En voyant le barde ému par ses souvenirs, l’Ovate s’installa auprès de lui, au pied du tronc du vieux sapin courbé. Marcello, dubitatif, lui demandait  la suite de son histoire. Ovate poursuivit le récit de cette aventure insolite qui allait lui enseigner tous les artifices, les embuscades, les attrape-nigauds du simulacre virtuel.

« Pour toute cabane, mon amoureux transi, m’avait proposé un bunker perdu sur les rivages d’une plage déserte, loin des chalalas des plages avoisinantes. L’idée me séduisait, mais Grabat ne faisait que des propositions imaginaires et rocambolesques qu’il ne pouvait jamais réaliser. Je les acceptais toutes. Je répondais d’accord à tout. Moi, la rebelle insoumise, je devenais la Miss béni-oui-oui de l’acquiescement.

J’étais virtuellement partante pour toutes ses propositions. Un mois de juillet au bord d’une plage désertique où les poissons seraient nos seuls voisins, vivre nus, se nourrir des produits de la mer, et autres songeries qui n’existaient que dans les désirs inassouvis d’un individu qui se noyait entre réalité et virtualité.

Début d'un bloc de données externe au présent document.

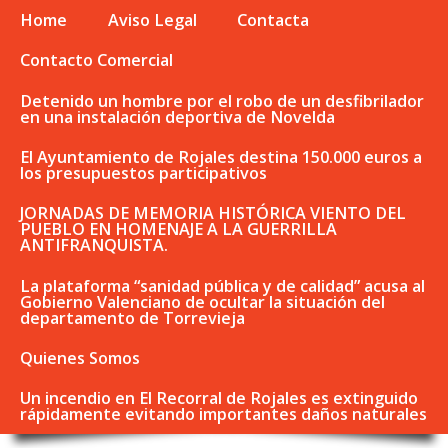
Home
Aviso Legal
Contacta
Contacto Comercial
Detenido un hombre por el robo de un desfibrilador
en una instalación deportiva de Novelda
El Ayuntamiento de Rojales destina 150.000 euros a
los presupuestos participativos
JORNADAS DE MEMORIA HISTÓRICA VIENTO DEL
PUEBLO EN HOMENAJE A LA GUERRILLA
ANTIFRANQUISTA.
La plataforma “sanidad pública y de calidad” acusa al
Gobierno Valenciano de ocultar la situación del
departamento de Torrevieja
Quienes Somos
Un incendio en El Recorral de Rojales es extinguido
rápidamente evitando importantes daños naturales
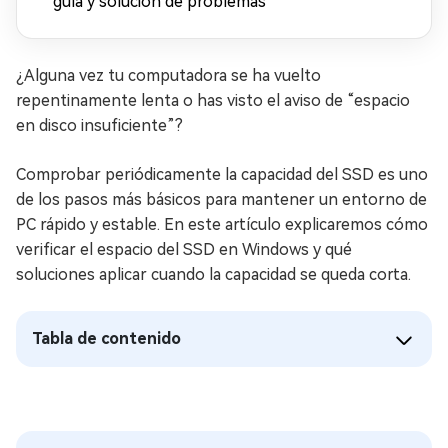
guía y solución de problemas
¿Alguna vez tu computadora se ha vuelto
repentinamente lenta o has visto el aviso de “espacio
en disco insuficiente”?
Comprobar periódicamente la capacidad del SSD es uno
de los pasos más básicos para mantener un entorno de
PC rápido y estable. En este artículo explicaremos cómo
verificar el espacio del SSD en Windows y qué
soluciones aplicar cuando la capacidad se queda corta.
Tabla de contenido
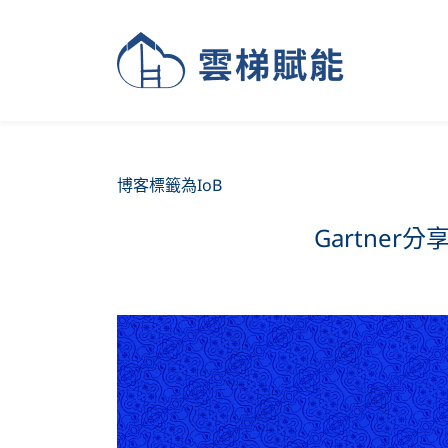
博客標籤為IoB
Gartner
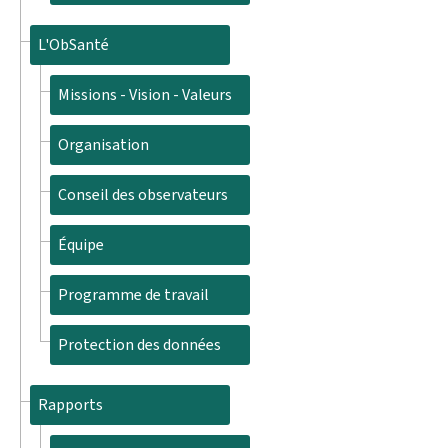
L'ObSanté
Missions - Vision - Valeurs
Organisation
Conseil des observateurs
Équipe
Programme de travail
Protection des données
Rapports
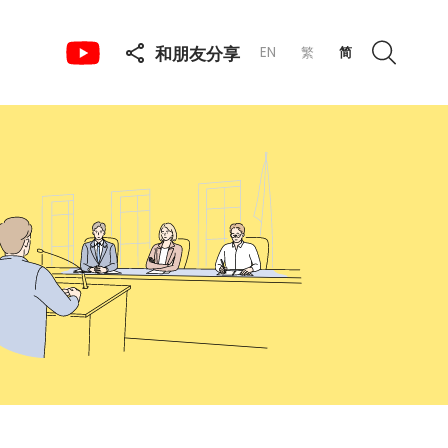
和朋友分享
EN
繁
简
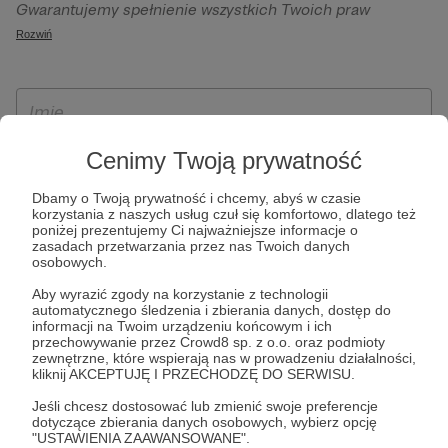
Gwarantujemy spełnienie wszystkich Twoich praw
szczególności w celu wykonania umowy zawartej z Tobą, w
wynikających z ogólnego rozporządzenia o ochronie
Rozwiń
tym do umożliwienia świadczenia usługi drogą
danych, tj. prawo dostępu, sprostowania oraz usunięcia
elektroniczną oraz pełnego korzystania z platformy
Twoich danych, ograniczenia ich przetwarzania, prawo do
Patronite.pl, w tym możliwości dokonywania oraz
ich przenoszenia, niepodlegania zautomatyzowanemu
otrzymywania wsparcia na naszej platformie oraz
podejmowaniu decyzji, w tym profilowaniu, a także prawo
dokonywania płatności.
wyrażenia sprzeciwu wobec przetwarzania Twoich danych
Cenimy Twoją prywatność
osobowych. Rejestracja dla osób niepełnoletnich możliwa
Dbamy o Twoją prywatność i chcemy, abyś w czasie
jest po przekazaniu podpisanego formularza "Zgodna na
korzystania z naszych usług czuł się komfortowo, dlatego też
założenie konta przez osobę niepełnoletnią", formularz
poniżej prezentujemy Ci najważniejsze informacje o
zasadach przetwarzania przez nas Twoich danych
dostępny jest na stronie regulaminu Patronite.pl.
osobowych.
Aby wyrazić zgody na korzystanie z technologii
automatycznego śledzenia i zbierania danych, dostęp do
informacji na Twoim urządzeniu końcowym i ich
przechowywanie przez Crowd8 sp. z o.o. oraz podmioty
zewnętrzne, które wspierają nas w prowadzeniu działalności,
kliknij AKCEPTUJĘ I PRZECHODZĘ DO SERWISU.
Jeśli chcesz dostosować lub zmienić swoje preferencje
dotyczące zbierania danych osobowych, wybierz opcję
* Zapoznałem się i akceptuję
Regulamin
serwisu oraz
Politykę
"USTAWIENIA ZAAWANSOWANE".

Je n’étais qu’aux balbutiements de l’expression virtuelle. Je prenais naïvement chaque parole pour argent comptant. Mais je restais vigilante, je ne prenais aucun risque dans cette conversation abstruse animée par un personnage confus, autocentré sur ses seules frustrations sexuelles. Il était toujours dérouté par mes réponses. Je le poussais, je l’emmenais jusqu’au bout de ses propositions. Il suffoquait. Il prenait conscience de son enfermement et de ses incapacités, il adoptait aussitôt des postures d’évitement qui étaient sa seconde nature. Souvent il était pris à son propre piège. 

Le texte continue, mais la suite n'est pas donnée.